[Collected data]
────────
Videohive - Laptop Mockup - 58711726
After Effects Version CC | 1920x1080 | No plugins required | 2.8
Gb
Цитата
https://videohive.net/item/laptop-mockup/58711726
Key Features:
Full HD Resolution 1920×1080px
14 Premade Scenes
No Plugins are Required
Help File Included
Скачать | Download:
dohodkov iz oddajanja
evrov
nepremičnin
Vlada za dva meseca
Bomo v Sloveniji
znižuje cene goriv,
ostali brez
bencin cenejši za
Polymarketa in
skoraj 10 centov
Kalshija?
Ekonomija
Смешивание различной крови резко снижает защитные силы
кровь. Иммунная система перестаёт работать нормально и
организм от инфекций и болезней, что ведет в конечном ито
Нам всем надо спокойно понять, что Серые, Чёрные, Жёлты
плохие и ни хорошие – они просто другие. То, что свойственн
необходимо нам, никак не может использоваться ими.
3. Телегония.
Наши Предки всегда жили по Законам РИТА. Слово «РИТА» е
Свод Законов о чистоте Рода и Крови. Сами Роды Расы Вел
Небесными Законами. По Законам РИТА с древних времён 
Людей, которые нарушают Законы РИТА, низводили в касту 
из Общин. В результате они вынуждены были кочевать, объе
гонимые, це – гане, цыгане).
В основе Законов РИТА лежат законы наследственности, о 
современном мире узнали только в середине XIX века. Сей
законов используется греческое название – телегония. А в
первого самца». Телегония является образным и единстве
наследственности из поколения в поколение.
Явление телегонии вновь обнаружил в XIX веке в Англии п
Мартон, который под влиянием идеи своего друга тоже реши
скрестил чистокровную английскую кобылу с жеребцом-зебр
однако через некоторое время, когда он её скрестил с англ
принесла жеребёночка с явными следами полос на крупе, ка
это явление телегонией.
────────
The stretch of entries above that starts with the line containing "Явление телегонии вновь" and goes on through the line containing "однако через некоторое" is to be transcribed exactly, and no other line is to be transcribed.

# OUTPUT OF THE EXERCISE:
Явление телегонии вновь обнаружил в XIX веке в Англии п
Мартон, который под влиянием идеи своего друга тоже реши
скрестил чистокровную английскую кобылу с жеребцом-зебр
однако через некоторое время, когда он её скрестил с англ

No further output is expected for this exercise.